# Using lxml to scrape 

## Installation

In [None]:
%pip install lxml beautifulsoup4 requests

In [3]:
# importing the libraries 
import requests 
from bs4 import BeautifulSoup
from lxml import etree

## Basic Setup


In [4]:
# let us do the basic setup to start scraping using XPath in lxml
url = "https://books.toscrape.com/index.html" 
try:
    response = requests.get(url) # get the webpage 
    response.raise_for_status()
    
    # parse with BeautifulSoup with the lxml parser 
    soup = BeautifulSoup(response.text, 'lxml')
    
    # convert the beautifulSoup object into a lxml element 
    dom = etree.HTML(str(soup))
    
    print(f"Request successful with status code: {response.status_code}")
except requests.exceptions.HTTPError as http_err:
    print(f"HTTP error occurred : {http_err}") # outputs the HTTP errors 
except requests.exceptions.RequestException as err:
    print(f"Error occurred: {err}") # for other request-related errors

Request successful with status code: 200


In [None]:
# let us have a look at the html page content 
print(soup.prettify())

## Scrape the webpage using XPath

In [None]:
# Notice the title element - this carries the title of the webpage 
# Let us scrape the title of the webpage 

title = dom.xpath('//title/text()') # gets the title element 
print(title) # prints the  text of the title as a list

# clean text
print(title[0].strip())

['\n    All products | Books to Scrape - Sandbox\n']
All products | Books to Scrape - Sandbox


In [19]:
# list of all the anchor elements
anchor = dom.xpath('//a')

for a in anchor:
    print(etree.tostring(a, pretty_print=True).decode('utf-8'))
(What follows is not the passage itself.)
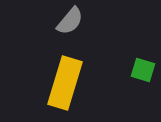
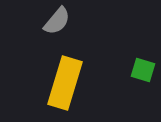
gray semicircle: moved 13 px left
<a href="index.html">Books to Scrape</a>

<a href="index.html">Home</a>


<a href="catalogue/category/books_1/index.html">
                            
                                Books
                            
                        </a>


<a href="catalogue/category/books/travel_2/index.html">
                            
                                Travel
                            
                        </a>


<a href="catalogue/category/books/mystery_3/index.html">
                            
                                Mystery
                            
                        </a>


<a href="catalogue/category/books/historical-fiction_4/index.html">
                            
                                Historical Fiction
                            
                        </a>


<a href="catalogue/category/books/sequential-art_5/index.html">
                            
                                Sequential Art
                            
   

In [20]:
# selection based on a id - id="promotions_left"
id_select = dom.xpath('//*[@id="promotions_left"]')

for item in id_select:
    print(etree.tostring(item, pretty_print=True).decode('utf-8'))

<div id="promotions_left">
</div>




In [24]:
# selection based on a class - the element has two classes namely class="alert alert-warning"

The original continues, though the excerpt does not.